Questões filosóficas sobre o Bem
Partindo da idéia filosófica a respeito da natureza do bom, podemos afirmar que a natureza do bom deve ser procurada numa relação peculiar entre o interesse pessoal e o interesse geral. Também deverá ser procurada na forma concreta que essa relação assume de acordo com uma estrutura social determinada.
Isso implica em que não nos ofereça um conteúdo determinado do bom, único para todas as sociedades e todos os tempos. Este conteúdo varia historicamente; certamente, pode ser a felicidade, a criação e o trabalho, a luta pela emancipação nacional e social, etc. Mas o conteúdo concreto só é moralmente positivo numa apropriação do individuo e da comunidade. Assim, se o bom é a felicidade. Esta deve entender-se como aquela que, longe de excluir a dos demais, necessariamente a pressupõe. A felicidade de certos indivíduos ou de um grupo social, que somente se pode alcançar à custa da infelicidade dos outros – de sua dor, de sua miséria, de sua exploração ou opressão – é hoje profundamente imoral. Se o conteúdo do bom é a criação, esta, embora tenha um valor em si mesma, será também imoral se faz crescer as desgraças dos outros. Finalmente, se a luta, o heroísmo e o sacrifício fazem parte do comportamento moral positivo, isso só ocorre na medida em que servem a um interesse comum a emancipação de um povo ou de todo um grupo.
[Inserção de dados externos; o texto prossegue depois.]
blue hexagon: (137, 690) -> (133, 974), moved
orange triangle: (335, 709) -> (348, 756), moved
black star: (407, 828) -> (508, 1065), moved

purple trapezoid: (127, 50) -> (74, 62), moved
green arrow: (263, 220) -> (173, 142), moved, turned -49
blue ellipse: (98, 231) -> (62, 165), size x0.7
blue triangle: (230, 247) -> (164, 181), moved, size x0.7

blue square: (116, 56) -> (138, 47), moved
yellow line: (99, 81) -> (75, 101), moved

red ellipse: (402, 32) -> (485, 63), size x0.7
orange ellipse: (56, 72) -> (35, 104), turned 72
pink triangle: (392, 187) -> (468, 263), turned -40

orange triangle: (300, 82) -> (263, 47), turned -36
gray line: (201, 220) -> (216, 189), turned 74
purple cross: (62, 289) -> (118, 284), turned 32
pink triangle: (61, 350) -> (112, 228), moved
Vemos portanto, que o bom esta numa peculiar relação entre os interesses coletivos e pessoais. Partindo do fato de que o individuo é um ser social e de que a sociedade não é um aglomerado de átomos sociais, individuo e sociedade implicam-se necessariamente, do que decorre a sua relação necessária na qual não podemos isolar nenhum dos termos. Mas a necessiddade desta relação não significa que, historicamente, tenham estado sempre numa vinculação adequada; exatamente naquela que constitui a verdadeira esfera do bem.
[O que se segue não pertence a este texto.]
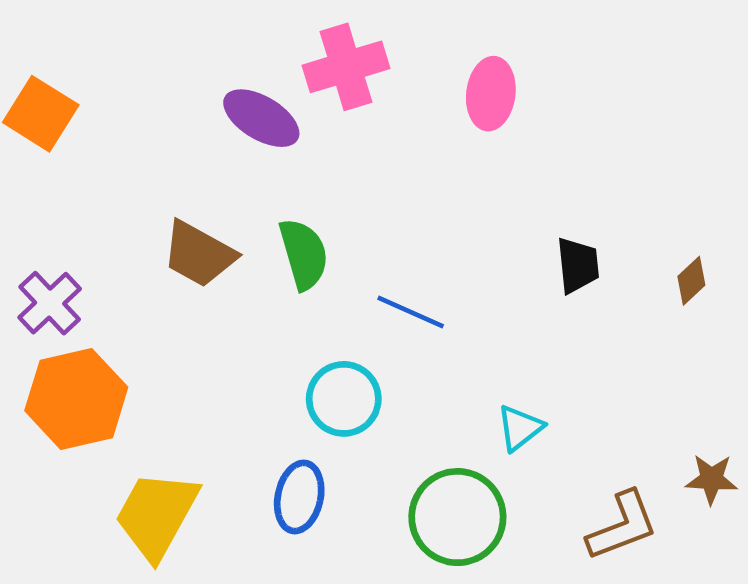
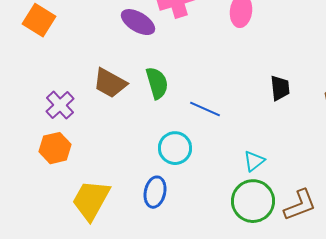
purple cross: (50, 303) -> (60, 105), moved
orange hexagon: (76, 399) -> (55, 148), size x0.7
green circle: (457, 517) -> (253, 201), moved

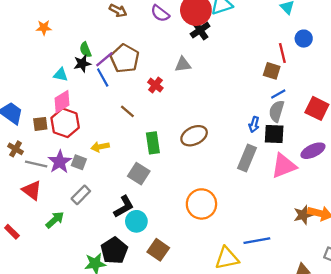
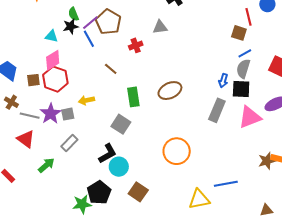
red cross: (155, 85) -> (136, 45), turned 32
gray square: (79, 162) -> (68, 114), turned -32

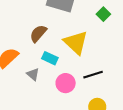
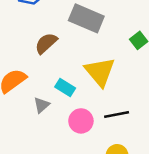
brown semicircle: (38, 33) -> (46, 43), moved
gray triangle: (33, 74) -> (42, 105), turned 32

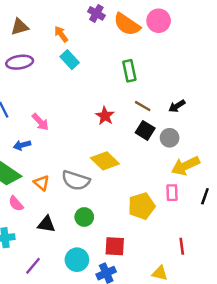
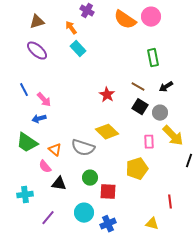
purple cross: (96, 13) -> (87, 11), moved
purple ellipse: (20, 62) -> (37, 51), turned 50
green rectangle: (129, 71) -> (153, 58), moved
pink arrow: (40, 122) -> (44, 100), moved
yellow arrow: (185, 166) -> (173, 136), turned -110
pink rectangle: (172, 193) -> (149, 142), moved
pink semicircle: (16, 204) -> (45, 167), moved
red square: (115, 246) -> (108, 192), moved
A afirmação do individuo não é algo dado desde as primeiras formas de organização social, mas algo que o homem conseguiu somente na sociedade moderna. A individualidade não é um dom gratuito, mas uma conquista. Mas, na sociedade moderna, baseada na propriedade privada, a afirmação do individuo se traduz numa afirmação egoísta da personalidade, à custa dos demais. Por isso, o egoísmo ético não é somente uma doutrina, mas uma forma real de comportamento efetivo dos homens, na qual os interesses particulares e os gerais se separam. O oposto deste individualismo é uma comunidade abstrata, burocrática ou desumanizada, na qual o pessoal é absorvido pelo geral ou por uma suposta universalidade atrás da qual nada mais do que a expressão de interesses particulares muito concretos.
Em nossa época, o bom só pode ocorrer realmente na superação da cisão entre o indivíduo e a comunidade, ou na harmonização dos interesses pessoais com os verdadeiramente comuns ou universais.
Situado o bom nesta esfera, podemos falar de diversos graus de adequação do individual e do geral, bem como da realização do bom à medida que se supera o individualismo egoísta.